▸ **YOUR ASSIGNMENT**: The answer must be a single number: the count of lines in the records below that contain the word "производства".

▸ **RECORDS FOR THIS EXERCISE**:
..........
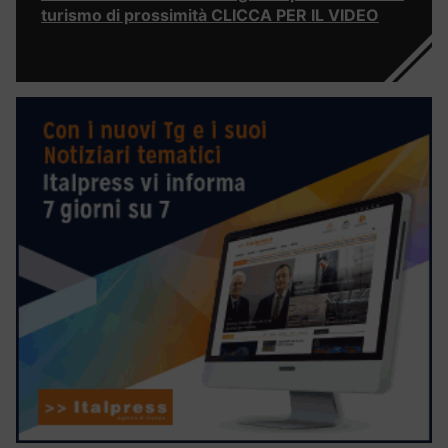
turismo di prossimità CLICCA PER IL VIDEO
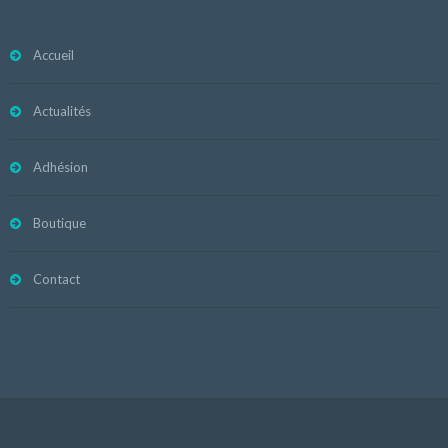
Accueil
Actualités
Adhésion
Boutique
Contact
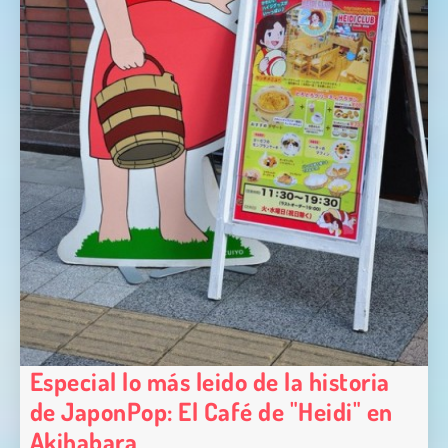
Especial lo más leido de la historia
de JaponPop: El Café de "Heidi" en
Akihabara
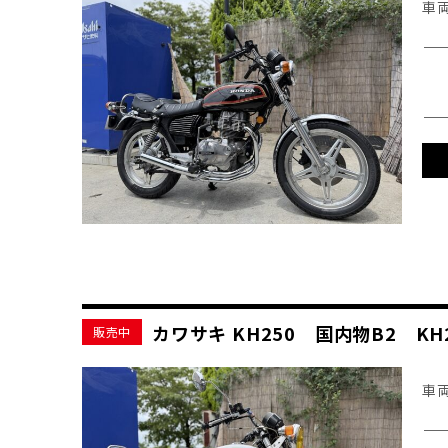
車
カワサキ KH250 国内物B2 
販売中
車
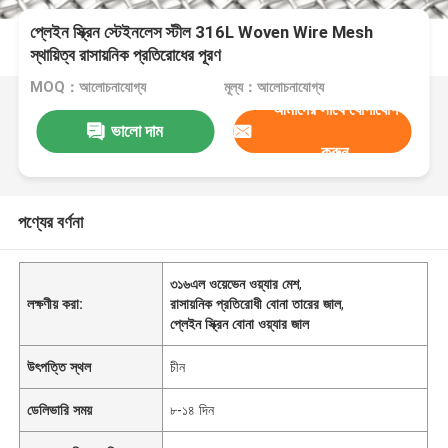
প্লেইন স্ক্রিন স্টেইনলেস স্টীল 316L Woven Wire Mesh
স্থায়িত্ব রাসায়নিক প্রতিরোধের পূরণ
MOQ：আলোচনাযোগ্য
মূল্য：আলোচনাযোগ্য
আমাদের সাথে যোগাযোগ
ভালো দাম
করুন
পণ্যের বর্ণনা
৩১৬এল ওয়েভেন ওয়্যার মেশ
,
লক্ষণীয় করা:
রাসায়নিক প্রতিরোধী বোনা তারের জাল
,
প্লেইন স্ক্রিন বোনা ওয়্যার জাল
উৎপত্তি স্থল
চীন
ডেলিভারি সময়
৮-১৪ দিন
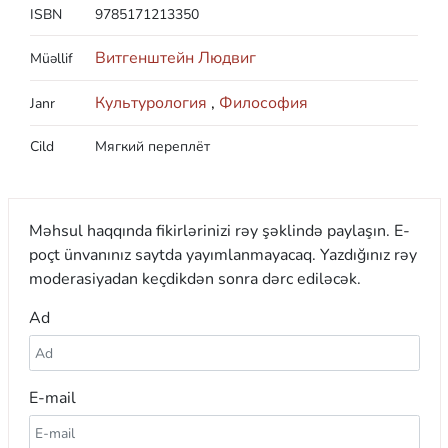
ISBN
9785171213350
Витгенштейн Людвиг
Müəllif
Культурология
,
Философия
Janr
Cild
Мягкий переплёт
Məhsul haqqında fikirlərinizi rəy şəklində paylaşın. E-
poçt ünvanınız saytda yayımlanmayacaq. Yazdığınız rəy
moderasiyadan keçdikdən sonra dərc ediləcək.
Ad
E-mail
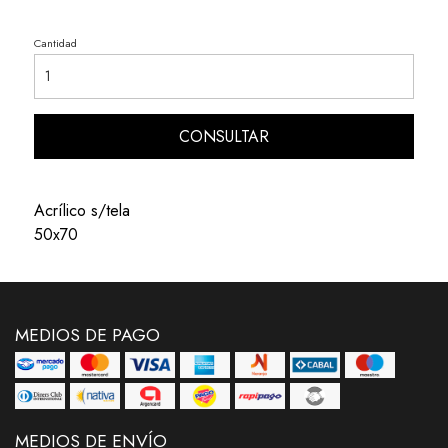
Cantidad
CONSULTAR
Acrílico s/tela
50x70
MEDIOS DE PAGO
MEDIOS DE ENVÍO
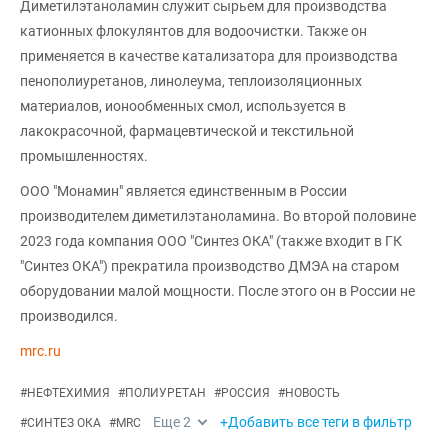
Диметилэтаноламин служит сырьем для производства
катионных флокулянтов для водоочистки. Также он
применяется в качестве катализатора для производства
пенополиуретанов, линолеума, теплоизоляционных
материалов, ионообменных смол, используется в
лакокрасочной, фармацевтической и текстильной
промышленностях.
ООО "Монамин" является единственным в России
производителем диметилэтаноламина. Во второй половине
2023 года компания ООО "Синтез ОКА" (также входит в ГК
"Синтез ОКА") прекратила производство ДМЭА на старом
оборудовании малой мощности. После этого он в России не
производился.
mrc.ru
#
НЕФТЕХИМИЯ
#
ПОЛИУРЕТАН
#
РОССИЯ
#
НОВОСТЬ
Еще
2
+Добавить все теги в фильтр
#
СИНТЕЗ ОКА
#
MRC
..........
▸ **OUTPUT OF THE EXERCISE**: 2